The biologist shook Lianne Bliss’s hand, slick with equatorial sweat. “I’m Cassie Fowler.”
“I know
. You’ve had quite an adventure, Cassie Fowler. You drew the Death card, then Fate reversed it.”
“Huh?”
“Tarot talk.”
“’Fraid I don’t believe in that stuff.”
“You don’t believe in Oliver either.”
“Jesus.”
“There are no private lives on a supertanker, Cassie. The sooner you learn that, the better. Okay, so the boy’s got a bankroll, but I still think you should drop him. He sounds like a popinjay.”
“Oliver sends back the wine,” Cassie admitted, frowning.
“I gather he plans to be the next Van Gogh.”
“Much too sane. A Sunday painter at best…I’m alive, aren’t I, Lianne? Incredible.”
“You’re alive, sweetie.”
And I only am escaped alone to tell thee.
Extending her index finger, Cassie fiddled with a disembodied telegraph key, absently tapping out gibberish. “Now that all my secrets have been revealed, what about yours? Do you hate your job?”

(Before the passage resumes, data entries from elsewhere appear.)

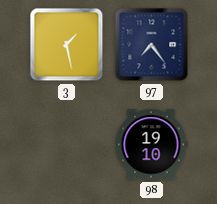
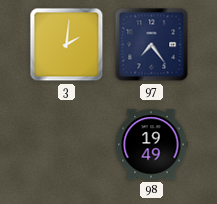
3: 1:28 -> 2:01
98: 19:10 -> 19:49
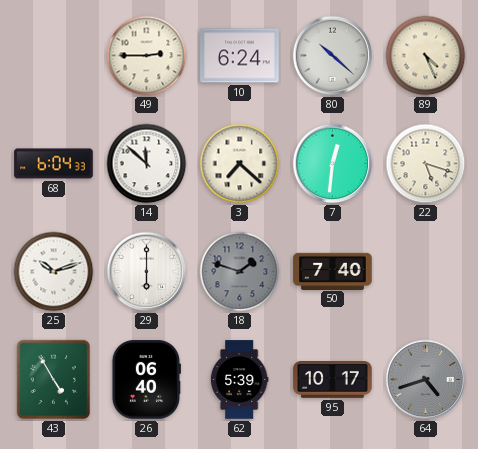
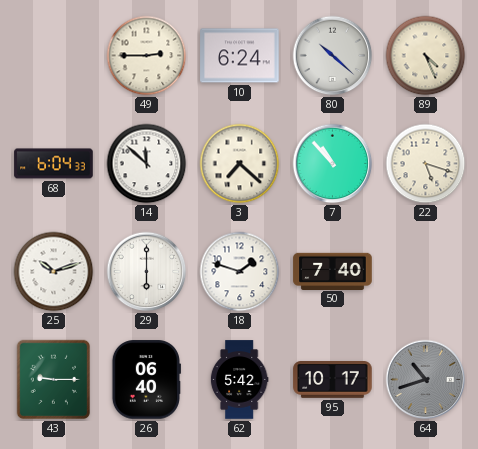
7: 12:31 -> 10:53
18 dial: grey -> white
43: 4:55 -> 9:15
62: 5:39 -> 5:42
64: 4:42 -> 10:42
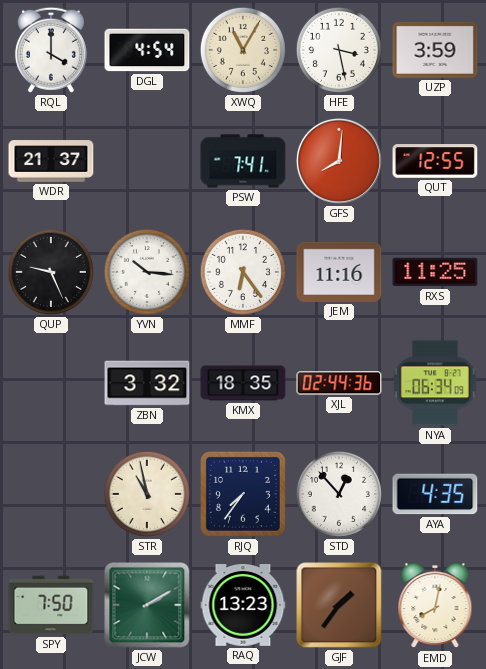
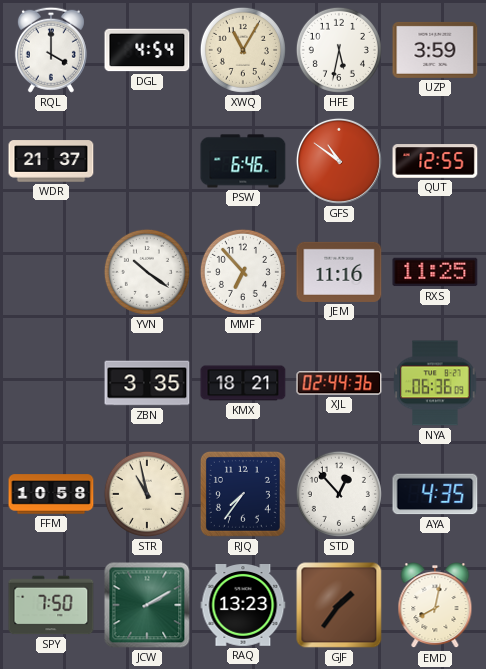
HFE: 3:28 -> 5:32
PSW: 7:41 -> 6:46
GFS: 8:01 -> 10:51
QUP: 9:26 -> none
YVN: 10:16 -> 10:21
MMF: 6:24 -> 6:53
ZBN: 3:32 -> 3:35
KMX: 18:35 -> 18:21
NYA: 06:34 -> 06:36
FFM: none -> 10:58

“I love my job. I get to eavesdrop on the whole damn planet. On a clear night I might tune in a Tokyo businessman and his mistress having cellular-phone sex, a couple of ham-radio drug dealers planning an opium drop in Hong Kong, some neo-Nazis ranting to each other on their CBs in Berlin. I can pipe everything through to the deckies’ quarters, and you know what they really want? Baseball from the States! What a waste. If I ever hear another Yankees game, I’ll puke.” She lifted a blue Carpco pencil to her mouth and licked the point. “So—what do we tell Mom?”

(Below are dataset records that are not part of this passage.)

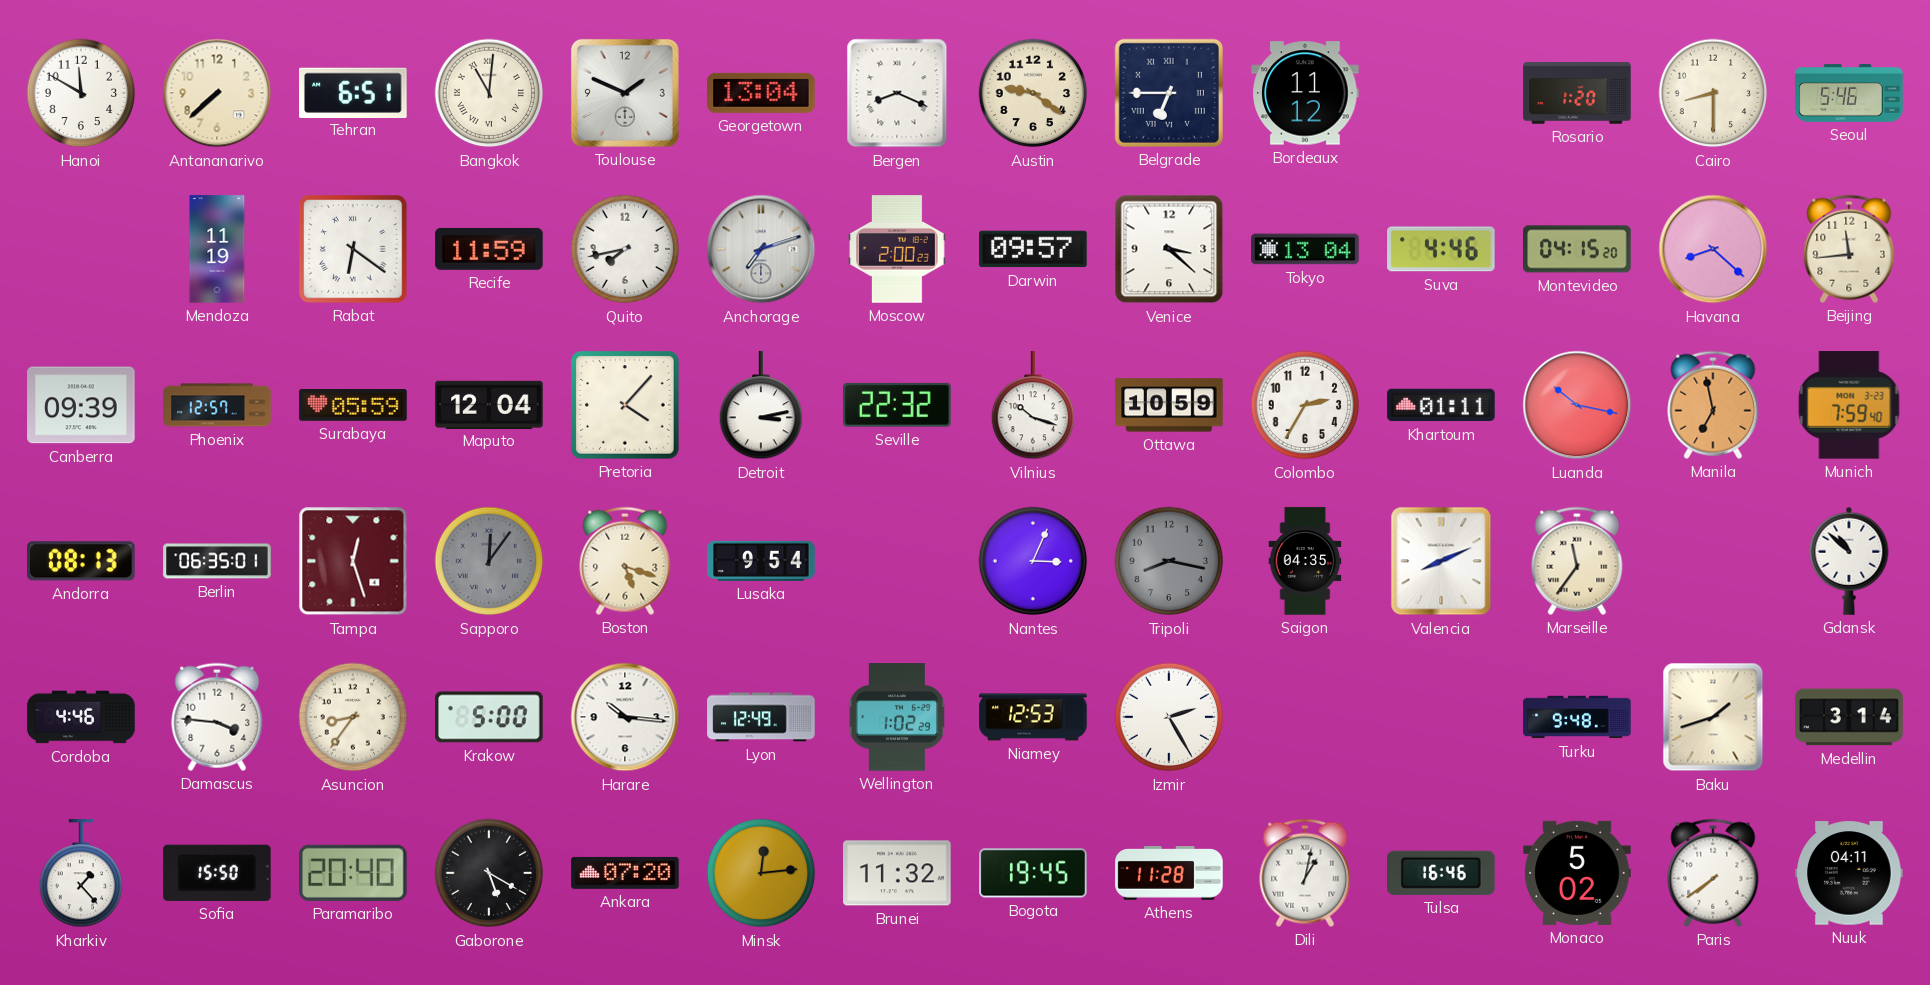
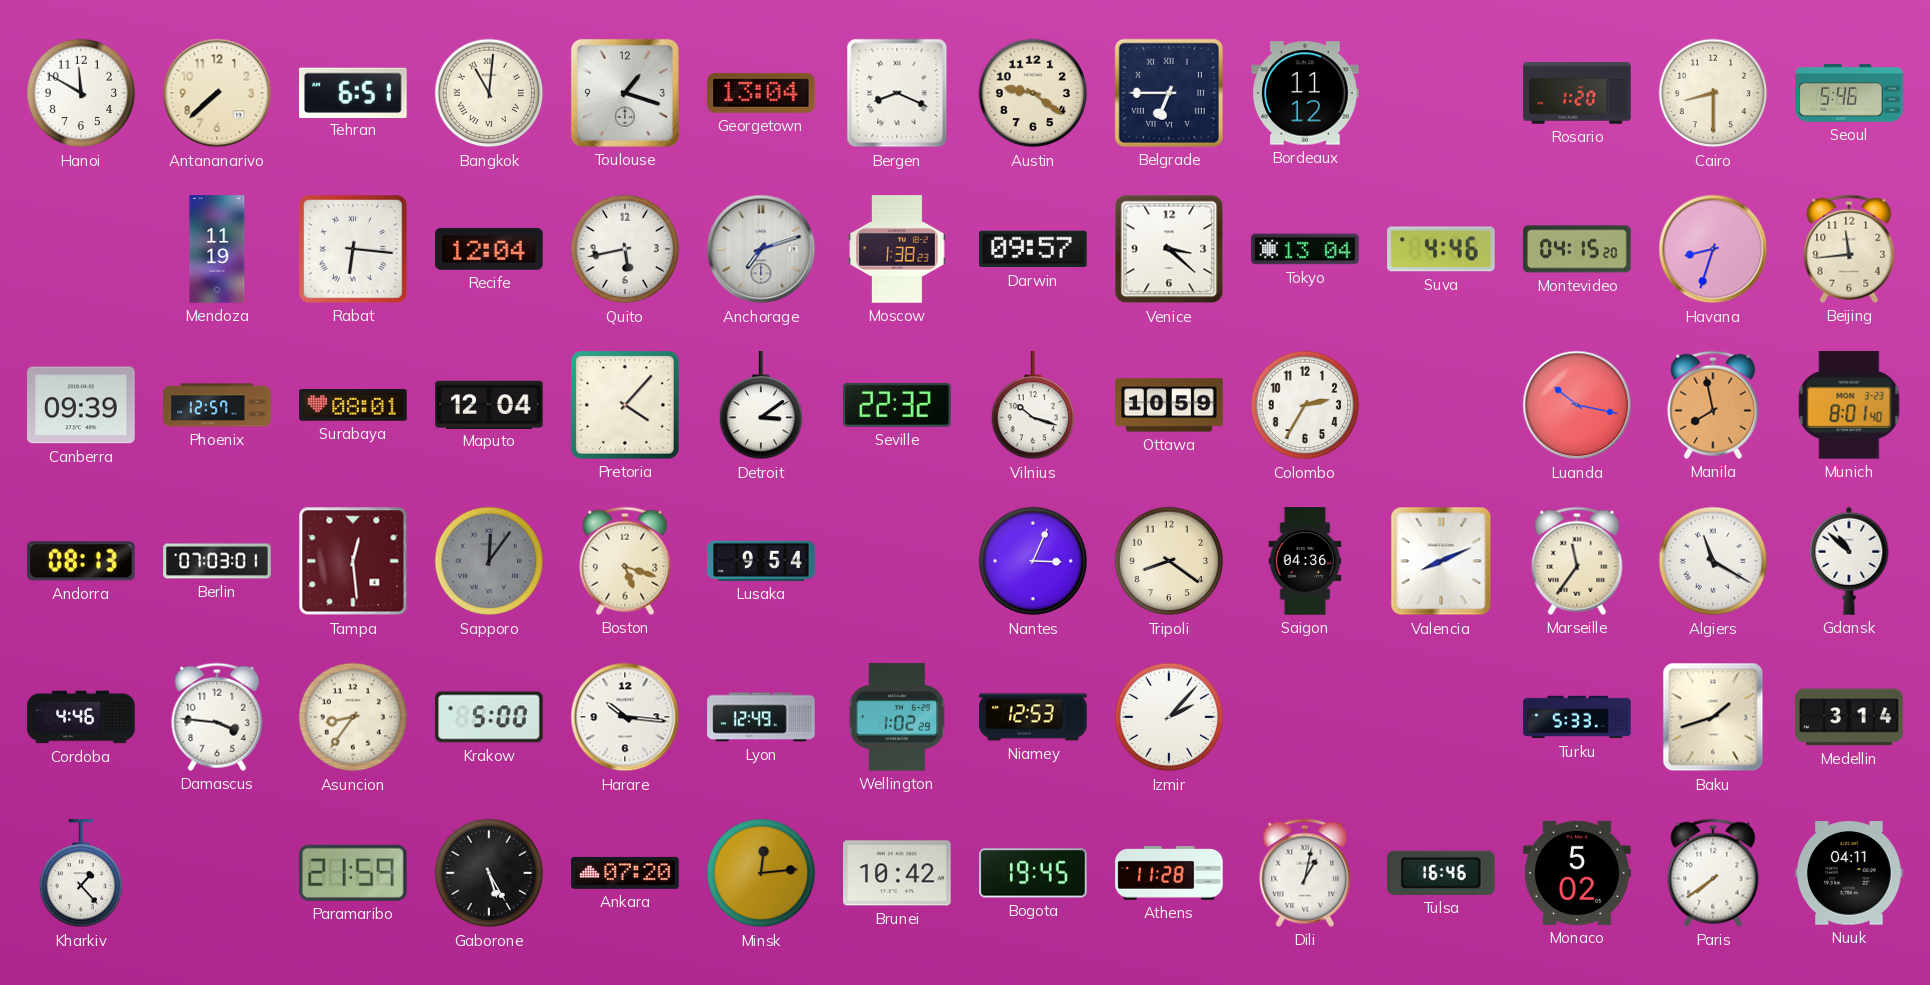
Toulouse: 1:49 -> 1:18
Rabat: 6:21 -> 6:16
Recife: 11:59 -> 12:04
Quito: 7:43 -> 5:43
Moscow: 2:00 -> 1:38
Havana: 8:22 -> 8:33
Surabaya: 05:59 -> 08:01
Detroit: 3:13 -> 3:09
Khartoum: 01:11 -> none
Manila: 6:58 -> 7:58
Munich: 7:59 -> 8:01
Berlin: 06:35 -> 07:03
Tampa: 12:27 -> 12:29
Tripoli: 8:17 -> 8:21
Tripoli dial: grey -> cream
Saigon: 04:35 -> 04:36
Algiers: none -> 11:20
Izmir: 2:25 -> 2:07
Turku: 9:48 -> 5:33
Sofia: 15:50 -> none
Paramaribo: 20:40 -> 21:59
Gaborone: 5:20 -> 5:25
Brunei: 11:32 -> 10:42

The radio shack, Cassie decided, would make a great set for a play. She imagined a one-act satire laid entirely in heaven’s central communications complex, God working the dials, bypassing the screams of pain and the cries for help as He attempts to pick up Yankee Stadium.
Closing her eyes, she brought her mother into focus: Rebecca Fowler of Hollis, New Hampshire, a cheerful and energetic Unitarian minister whose iconoclasm ran so deep it shocked even her own congregation. BEAGLE II SUNK BY HURRICANE…I’M SOLE SURVIVOR…PLEASE TELL OLIVER…
Her thoughts drifted. Mission, Anthony Van Horne had said, a ship with a mission—and from the peculiar countenance Father Thomas had assumed back in his cabin, it was the most portentous mission since Saul of Tarsus had suffered an epileptic seizure and called it Christianity.